What is the vision about it?
Enhance an LLM with own data
...
LMs capabilities
Reasoning
it would be nice to train an LLM all of the best-practices in reasoning, that are natural for myself, but are absent in LLMs
On terms of reasoning, it would be nice to train an LLM all of the best-practices in reasoning, that are natural for myself, but are absent in LLMs I use. Make a list of reasoning best practices or nice-to-haves, and add things to it as they pop up in the dev & testing process. The downsides of LM reasoning became obvious once I tried generating SAFe entities with Llama 3.1 8B (did well for Strategic themes & OKRs, not so well for Portfolio Canvas). There was a lot of repetition.
- Try generating again with Llama 3.2
- define best in-context prompt for best results
- define reasoning downsides
- define possible reasoning improvements
There is a lot of flaws that I see in the current model's reasoning. I also see a lot of possible improvements. Which makes sense to try to implement step-by-step.

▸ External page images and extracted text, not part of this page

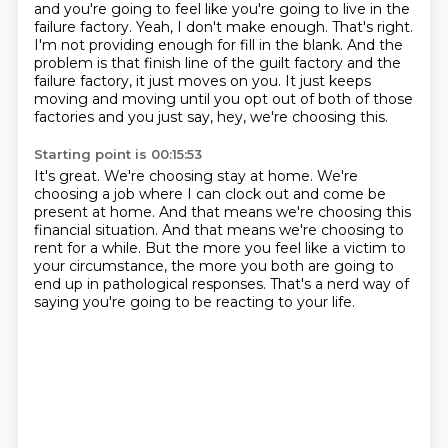
and you're going to feel like you're going to live in the
failure factory.
Yeah, I don't make enough.
That's right.
I'm not providing enough for fill in the blank.
And the
problem is that finish line of the guilt factory and the
failure factory,
it just moves on you.
It just keeps
moving and moving until you opt out of both of those
factories
and you just say, hey, we're choosing this.
Starting point is 00:15:53
It's great.
We're choosing stay at home.
We're
choosing a job where I can clock out and come be
present at home.
And that means we're choosing this
financial situation.
And that means we're choosing to
rent for a while.
But the more you feel like a victim to
your circumstance,
the more you both are going to
end up in pathological responses.
That's a nerd way of
saying you're going to be reacting to your life.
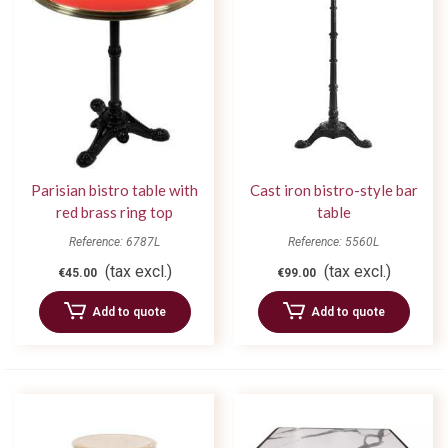
Parisian bistro table with
Cast iron bistro-style bar
red brass ring top
table
Reference: 6787L
Reference: 5560L
(tax excl.)
(tax excl.)
€45.00
€99.00
Add to quote
Add to quote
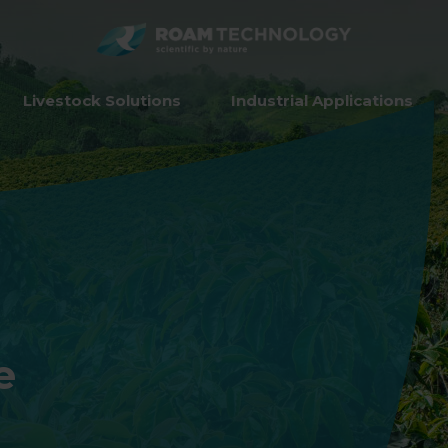
ROAM
TECHNO
Livestock Solutions
Industrial Applications
e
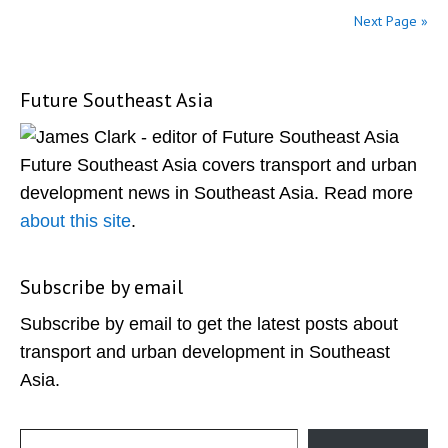
Next Page »
Future Southeast Asia
Primary
Sidebar
Future Southeast Asia covers transport and urban
development news in Southeast Asia. Read more
about this site
.
Subscribe by email
Subscribe by email to get the latest posts about
transport and urban development in Southeast
Asia.
Type your email…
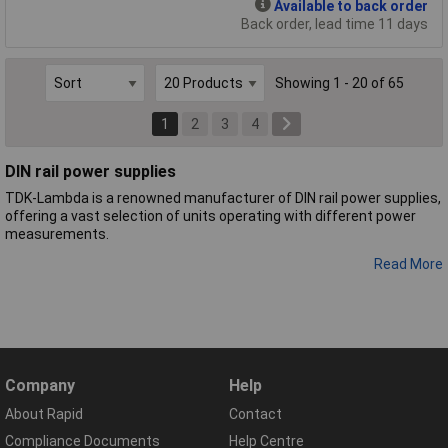
Available to back order
Back order, lead time 11 days
Showing 1 - 20 of 65
1
2
3
4
DIN rail power supplies
TDK-Lambda is a renowned manufacturer of DIN rail power supplies,
offering a vast selection of units operating with different power
measurements.
Read More
Company
Help
About Rapid
Contact
Compliance Documents
Help Centre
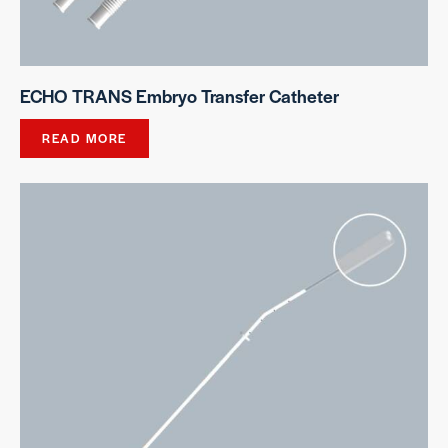
ECHO TRANS Embryo Transfer Catheter
READ MORE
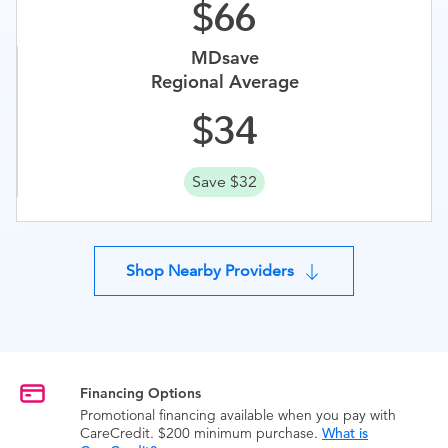
66
MDsave
Regional Average
34
Save $32
Shop Nearby Providers
Financing Options
Promotional financing available when you pay with
CareCredit. $200 minimum purchase.
What is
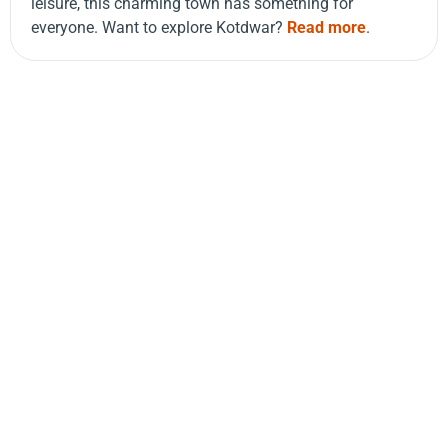
leisure, this charming town has something for
everyone. Want to explore Kotdwar?
Read more
.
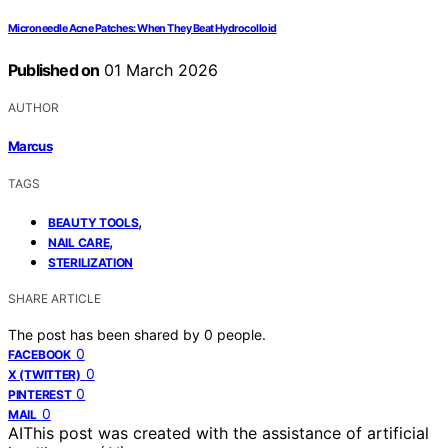
Microneedle Acne Patches: When They Beat Hydrocolloid
Published on
01 March 2026
AUTHOR
Marcus
TAGS
,
BEAUTY TOOLS
,
NAIL CARE
STERILIZATION
SHARE ARTICLE
The post has been shared by
0
people.
0
FACEBOOK
0
X (TWITTER)
0
PINTEREST
0
MAIL
AI
This post was created with the assistance of artificial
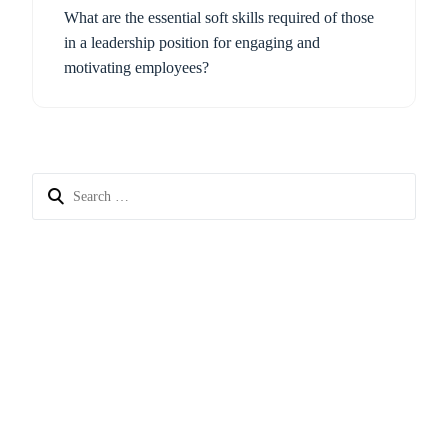
What are the essential soft skills required of those
in a leadership position for engaging and
motivating employees?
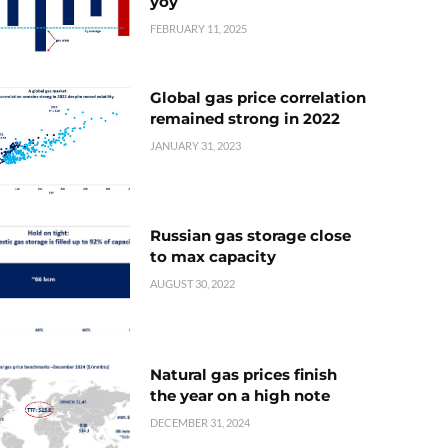
yoy
FEBRUARY 11, 2025
Global gas price correlation
remained strong in 2022
JANUARY 31, 2023
Russian gas storage close
to max capacity
AUGUST 30, 2022
Natural gas prices finish
the year on a high note
DECEMBER 31, 2024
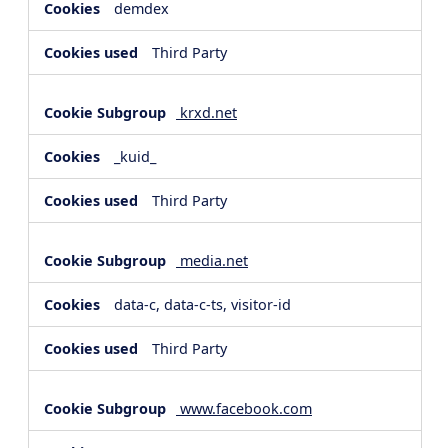
demdex
Third Party
krxd.net
_kuid_
Third Party
media.net
data-c, data-c-ts, visitor-id
Third Party
www.facebook.com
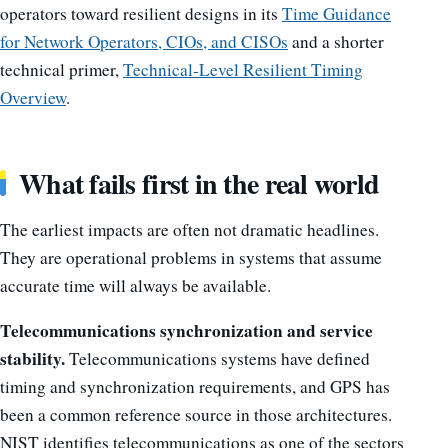
operators toward resilient designs in its
Time Guidance
for Network Operators, CIOs, and CISOs
and a shorter
technical primer,
Technical-Level Resilient Timing
Overview
.
What fails first in the real world
The earliest impacts are often not dramatic headlines.
They are operational problems in systems that assume
accurate time will always be available.
Telecommunications synchronization and service
stability.
Telecommunications systems have defined
timing and synchronization requirements, and GPS has
been a common reference source in those architectures.
NIST identifies telecommunications as one of the sectors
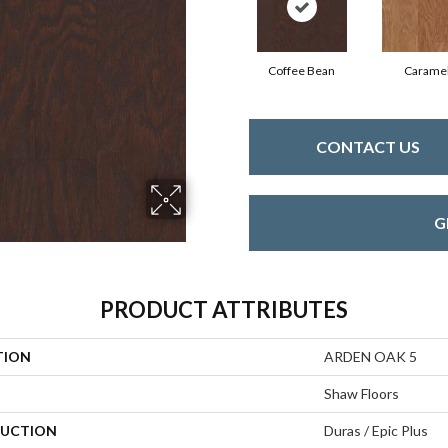
Coffee Bean
Carame
CONTACT US
G
PRODUCT ATTRIBUTES
TION
ARDEN OAK 5
Shaw Floors
UCTION
Duras / Epic Plus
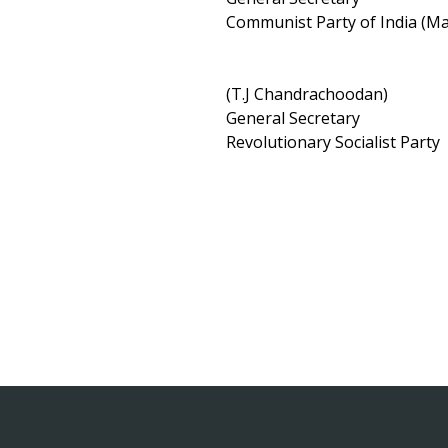
Communist Party of India (
(T.J Chandrachoodan)
General Secretary
Revolutionary Socialist Party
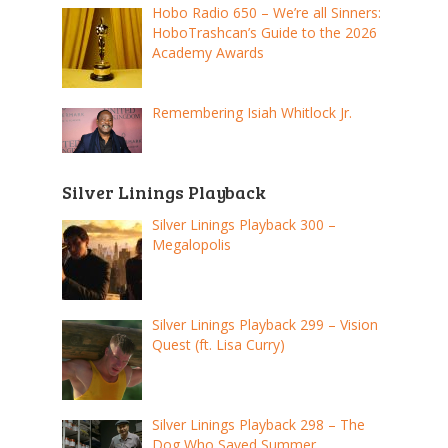
Hobo Radio 650 – We’re all Sinners:
HoboTrashcan’s Guide to the 2026
Academy Awards
Remembering Isiah Whitlock Jr.
Silver Linings Playback
Silver Linings Playback 300 –
Megalopolis
Silver Linings Playback 299 – Vision
Quest (ft. Lisa Curry)
Silver Linings Playback 298 – The
Dog Who Saved Summer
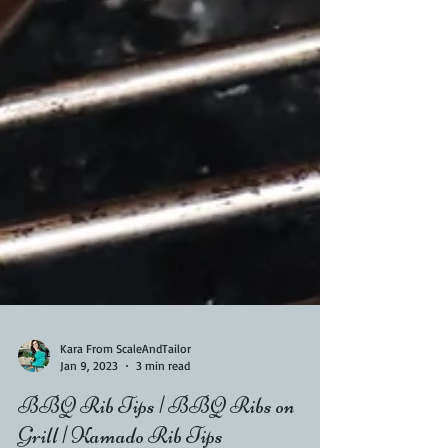
Kara From ScaleAndTailor
Jan 9, 2023
3 min read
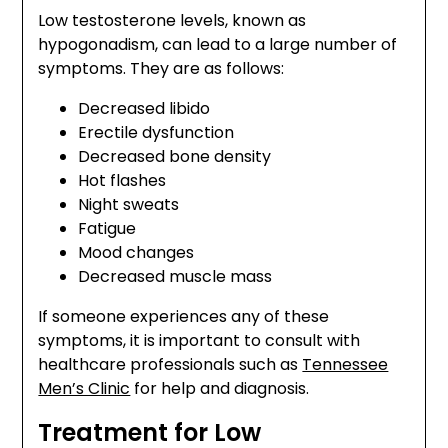
Low testosterone levels, known as
hypogonadism, can lead to a large number of
symptoms. They are as follows:
Decreased libido
Erectile dysfunction
Decreased bone density
Hot flashes
Night sweats
Fatigue
Mood changes
Decreased muscle mass
If someone experiences any of these
symptoms, it is important to consult with
healthcare professionals such as
Tennessee
Men’s Clinic
for help and diagnosis.
Treatment for Low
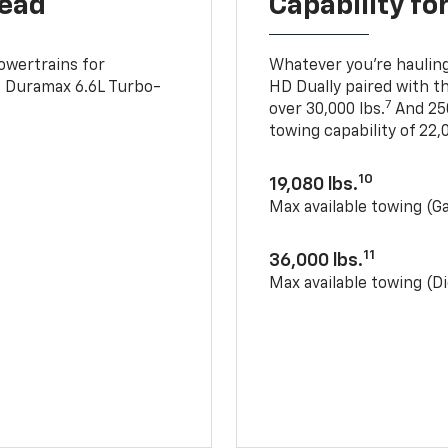
head
Capability fo
owertrains for
Whatever you’re hauling
e Duramax 6.6L Turbo-
HD Dually paired with t
7
over 30,000 lbs.
And 250
towing capability of 22,0
10
19,080 lbs.
Max available towing (G
11
36,000 lbs.
Max available towing (Di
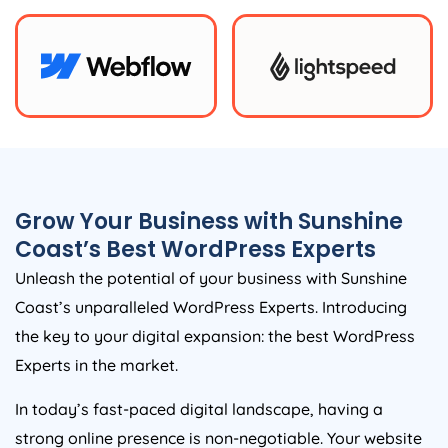
Grow Your Business with Sunshine
Coast’s Best WordPress Experts
Unleash the potential of your business with Sunshine
Coast’s unparalleled WordPress Experts. Introducing
the key to your digital expansion: the best WordPress
Experts in the market.
In today’s fast-paced digital landscape, having a
strong online presence is non-negotiable. Your website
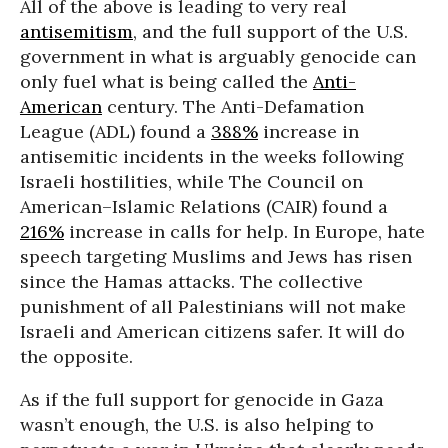
All of the above is leading to very real
antisemitism
, and the full support of the U.S.
government in what is arguably genocide can
only fuel what is being called the
Anti-
American
century. The Anti-Defamation
League (ADL) found a
388%
increase in
antisemitic incidents in the weeks following
Israeli hostilities, while The Council on
American–Islamic Relations (CAIR) found a
216%
increase in calls for help. In Europe, hate
speech targeting Muslims and Jews has risen
since the Hamas attacks. The collective
punishment of all Palestinians will not make
Israeli and American citizens safer. It will do
the opposite.
As if the full support for genocide in Gaza
wasn’t enough, the U.S. is also helping to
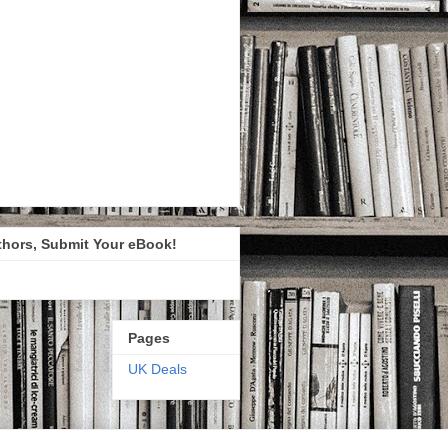
thors, Submit Your eBook!
Pages
UK Deals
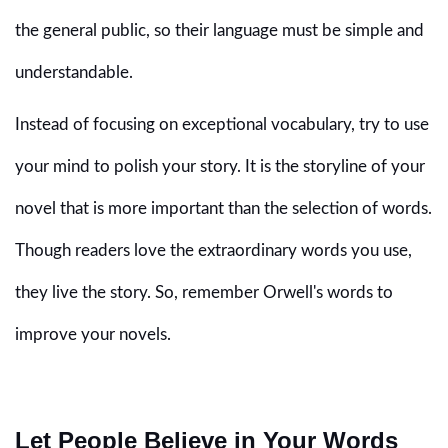
the general public, so their language must be simple and
understandable.
Instead of focusing on exceptional vocabulary, try to use
your mind to polish your story. It is the storyline of your
novel that is more important than the selection of words.
Though readers love the extraordinary words you use,
they live the story. So, remember Orwell's words to
improve your novels.
Let People Believe in Your Words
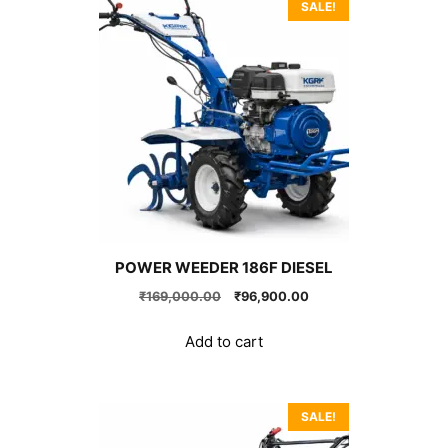
SALE!
POWER WEEDER 186F DIESEL
Original
Current
₹
169,000.00
₹
96,900.00
price
price
was:
is:
Add to cart
₹169,000.00.
₹96,900.00.
SALE!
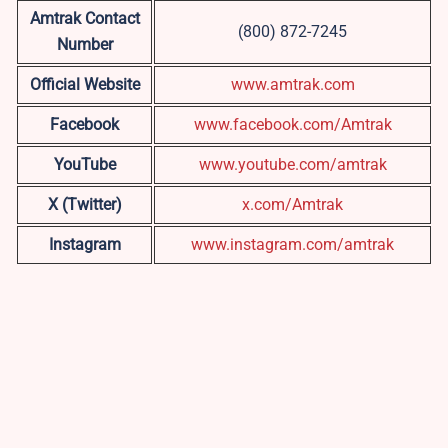
Amtrak Contact
(800) 872-7245
Number
Official Website
www.amtrak.com
Facebook
www.facebook.com/Amtrak
YouTube
www.youtube.com/amtrak
X (Twitter)
x.com/Amtrak
Instagram
www.instagram.com/amtrak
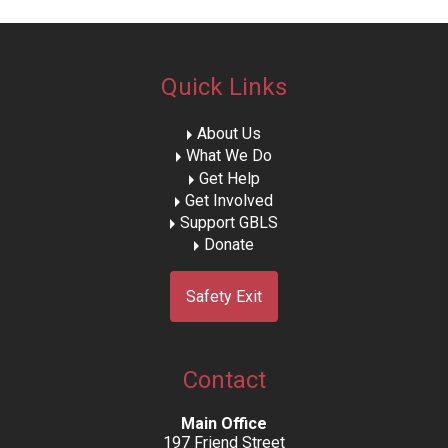
Quick Links
About Us
What We Do
Get Help
Get Involved
Support GBLS
Donate
Safety Exit
Contact
Main Office
197 Friend Street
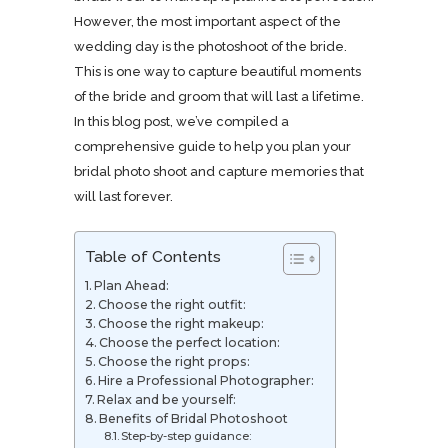
However, the most important aspect of the
wedding day is the photoshoot of the bride.
This is one way to capture beautiful moments
of the bride and groom that will last a lifetime.
In this blog post, we’ve compiled a
comprehensive guide to help you plan your
bridal photo shoot and capture memories that
will last forever.
Table of Contents
Plan Ahead:
Choose the right outfit:
Choose the right makeup:
Choose the perfect location:
Choose the right props:
Hire a Professional Photographer:
Relax and be yourself:
Benefits of Bridal Photoshoot
Step-by-step guidance:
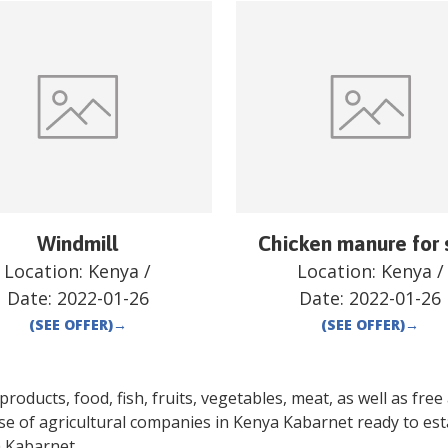
Windmill
Chicken manure for 
Location:
Kenya
/
Location:
Kenya
/
Date:
2022-01-26
Date:
2022-01-26
(SEE OFFER)
→
(SEE OFFER)
→
oducts, food, fish, fruits, vegetables, meat, as well as free a
se of agricultural companies in
Kenya
Kabarnet
ready to est
a
Kabarnet
.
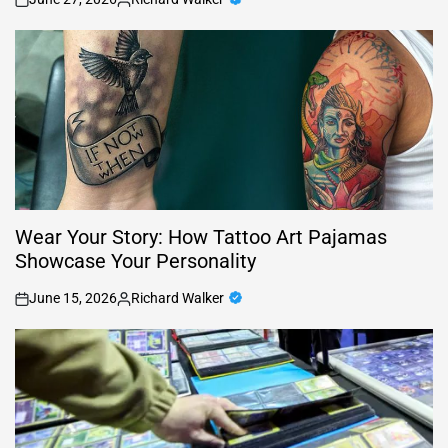
on
Posted
by
Wear Your Story: How Tattoo Art Pajamas
Showcase Your Personality
June 15, 2026
Richard Walker
on
Posted
by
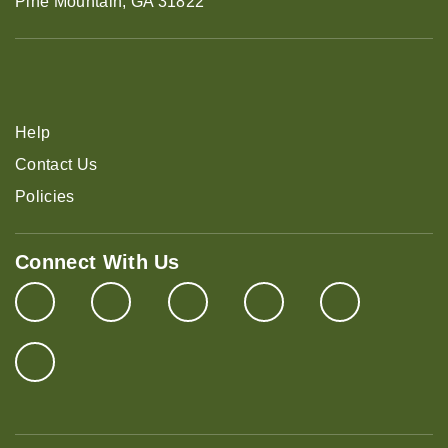
Pine Mountain, GA 31822
Help
Contact Us
Policies
Connect With Us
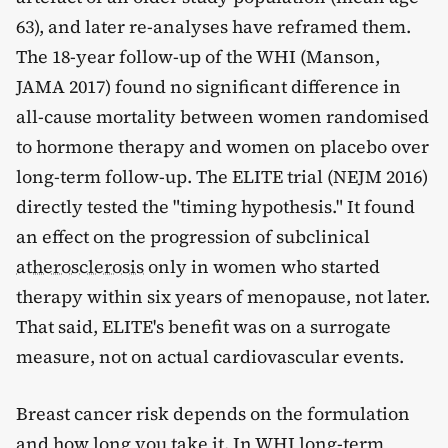
63), and later re-analyses have reframed them.
The 18-year follow-up of the WHI (Manson,
JAMA 2017) found no significant difference in
all-cause mortality between women randomised
to hormone therapy and women on placebo over
long-term follow-up. The ELITE trial (NEJM 2016)
directly tested the "timing hypothesis." It found
an effect on the progression of subclinical
atherosclerosis
only in women who started
therapy within six years of menopause, not later.
That said, ELITE's benefit was on a surrogate
measure, not on actual cardiovascular events.
Breast cancer risk depends on the formulation
and how long you take it. In WHI long-term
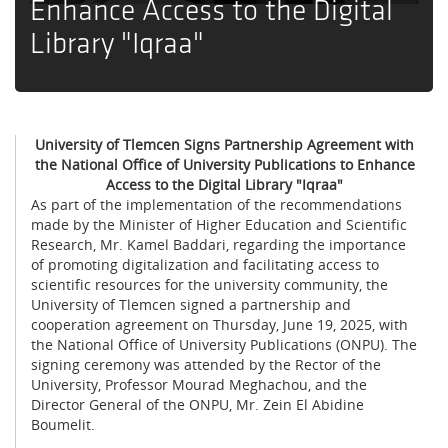
Enhance Access to the Digital
Library "Iqraa"
University of Tlemcen Signs Partnership Agreement with
the National Office of University Publications to Enhance
Access to the Digital Library "Iqraa"
As part of the implementation of the recommendations
made by the Minister of Higher Education and Scientific
Research, Mr. Kamel Baddari, regarding the importance
of promoting digitalization and facilitating access to
scientific resources for the university community, the
University of Tlemcen signed a partnership and
cooperation agreement on Thursday, June 19, 2025, with
the National Office of University Publications (ONPU). The
signing ceremony was attended by the Rector of the
University, Professor Mourad Meghachou, and the
Director General of the ONPU, Mr. Zein El Abidine
Boumelit.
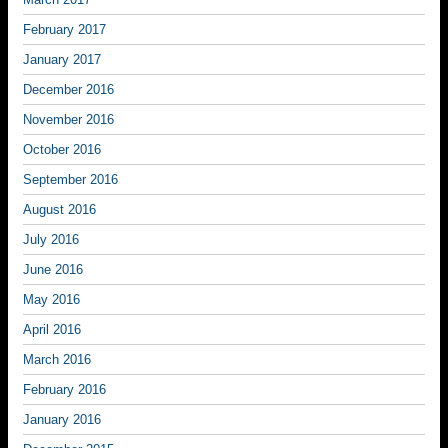
February 2017
January 2017
December 2016
November 2016
October 2016
September 2016
August 2016
July 2016
June 2016
May 2016
April 2016
March 2016
February 2016
January 2016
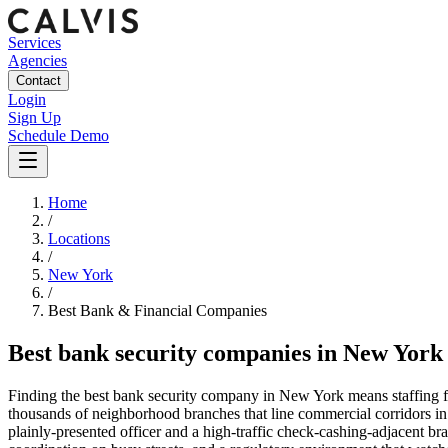
Services
Agencies
Contact
Login
Sign Up
Schedule Demo
Home
/
Locations
/
New York
/
Best
Bank & Financial
Companies
Best
bank security companies
in
New York
Finding the best bank security company in New York means staffing for
thousands of neighborhood branches that line commercial corridors in
plainly-presented officer and a high-traffic check-cashing-adjacent b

It might be a good idea to play with prompts a little bit, to see if and how I can get the best possible results without changing the model itself. And then verifying, what those results could be. E.g., if with in-context prompts results are satisfactory, maybe I can build something right away.
Random ideas
Current SOTA coding models, like DeepSeekV2 - what data are they trained on? Is the dataset annotated well ? Is it of the highest quality? Imagine a dataset of all GitHub open-source codebases, perfectly annotated, where every LOC (line of code) is properly labelled. Also, where certain blocks of functionality are labeled. Like, implemented entities (e.g. drawer, appbar, etc.). Does it help to beld better fine-tuned models? With higher accuracy rate for code generation ? Also, imagine generating sintetic data of highest quality for such training. What would it be and cost in time & effort? What would it allow to achieve?